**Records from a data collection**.
*-*-*
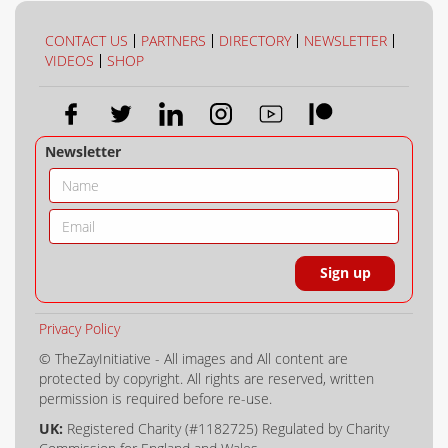
COLLECTION
COLOUR
CONTACT US
PARTNERS
DIRECTORY
NEWSLETTER
VIDEOS
SHOP
Newsletter
Privacy Policy
© TheZayInitiative - All images and All content are
protected by copyright. All rights are reserved, written
permission is required before re-use.
UK:
Registered Charity (#1182725) Regulated by Charity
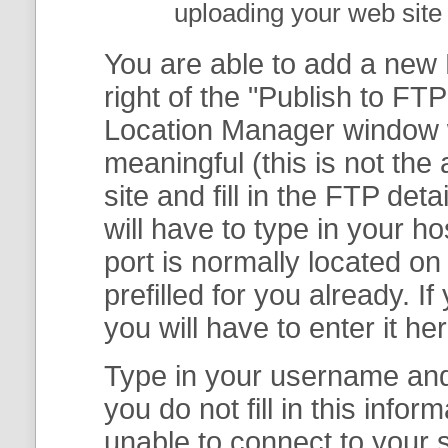
uploading your web site 
You are able to add a new F
right of the "
Publish to FTP
Location Manager
window w
meaningful (this is not th
site and fill in the FTP deta
will have to type in your 
port is normally located on
prefilled for you already. I
you will have to enter it her
Type in your username and 
you do not fill in this info
unable to connect to your s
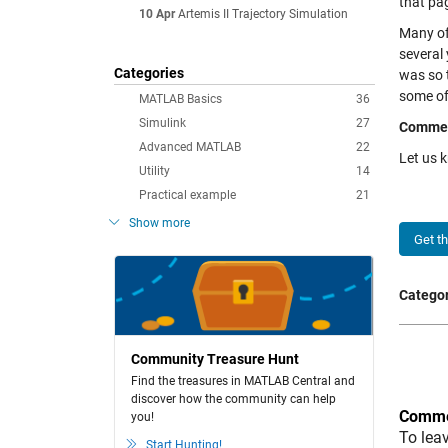
that pag
10 Apr
Artemis II Trajectory Simulation
Many of 
several
Categories
was so t
some of 
MATLAB Basics
36
Simulink
27
Comme
Advanced MATLAB
22
Let us 
Utility
14
Practical example
21
Show more
Get t
Categor
Community Treasure Hunt
Find the treasures in MATLAB Central and
discover how the community can help
Comme
you!
To lea
Start Hunting!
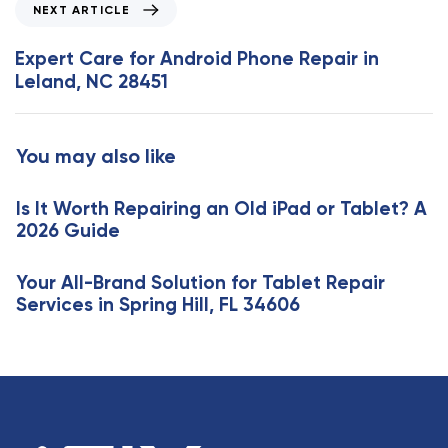
N
NEXT ARTICLE
u
e
s
x
Expert Care for Android Phone Repair in
A
t
Leland, NC 28451
r
A
t
r
i
t
You may also like
c
i
l
c
e
Is It Worth Repairing an Old iPad or Tablet? A
l
2026 Guide
e
Your All-Brand Solution for Tablet Repair
Services in Spring Hill, FL 34606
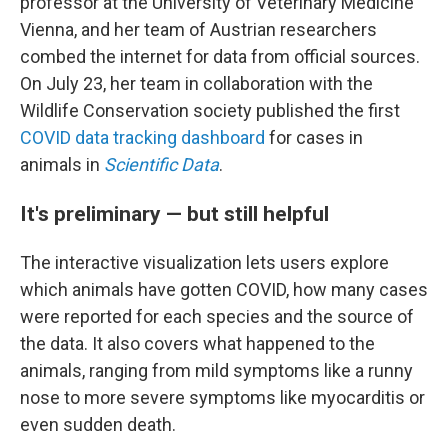
professor at the University of Veterinary Medicine
Vienna, and her team of Austrian researchers
combed the internet for data from official sources.
On July 23, her team in collaboration with the
Wildlife Conservation society published the first
COVID data tracking dashboard
for cases in
animals in
Scientific Data
.
It's preliminary — but still helpful
The interactive visualization lets users explore
which animals have gotten COVID, how many cases
were reported
for each species and the source of
the data. It also covers what happened to the
animals, ranging from mild symptoms like a runny
nose to more severe symptoms like myocarditis or
even sudden death.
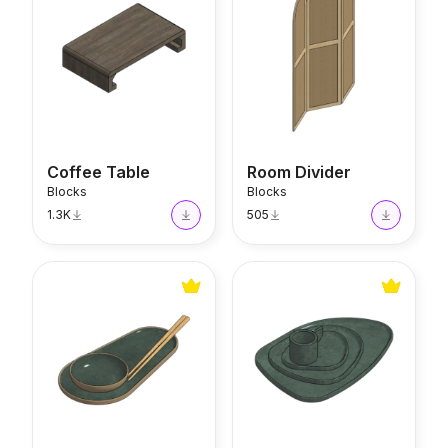
Coffee Table
Room Divider
Blocks
Blocks
1.3K
505
Thai Set
Organic Set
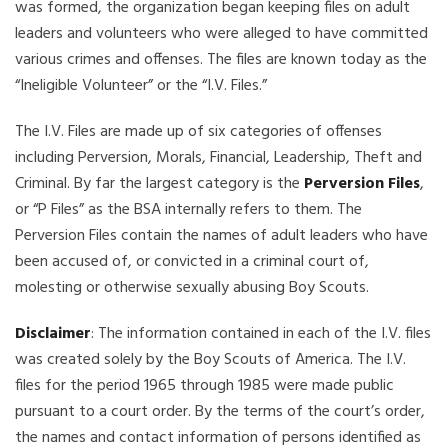
was formed, the organization began keeping files on adult
leaders and volunteers who were alleged to have committed
various crimes and offenses. The files are known today as the
“Ineligible Volunteer” or the “I.V. Files.”
The I.V. Files are made up of six categories of offenses
including Perversion, Morals, Financial, Leadership, Theft and
Criminal. By far the largest category is the
Perversion Files
,
or “P Files” as the BSA internally refers to them. The
Perversion Files contain the names of adult leaders who have
been accused of, or convicted in a criminal court of,
molesting or otherwise sexually abusing Boy Scouts.
Disclaimer
: The information contained in each of the I.V. files
was created solely by the Boy Scouts of America. The I.V.
files for the period 1965 through 1985 were made public
pursuant to a court order. By the terms of the court’s order,
the names and contact information of persons identified as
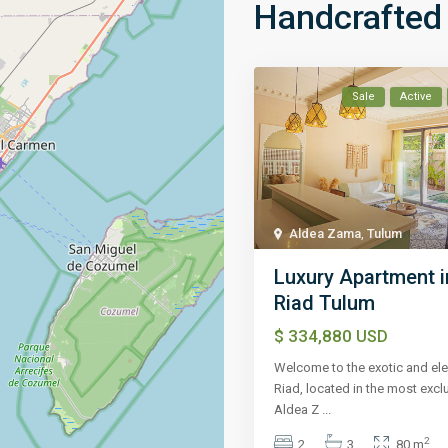
Handcrafted 
Sale
Active
Aldea Zama
,
Tulum
Luxury Apartment i
Riad Tulum
$ 334,880
USD
Welcome to the exotic and ele
Riad, located in the most excl
Aldea Z
...
2
2
3
80 m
*-*-*
**EXERCISE PROMPT**. Please count how many lines in the preceding records hold the word "like", then give only that number.

**THE ANSWER**. 3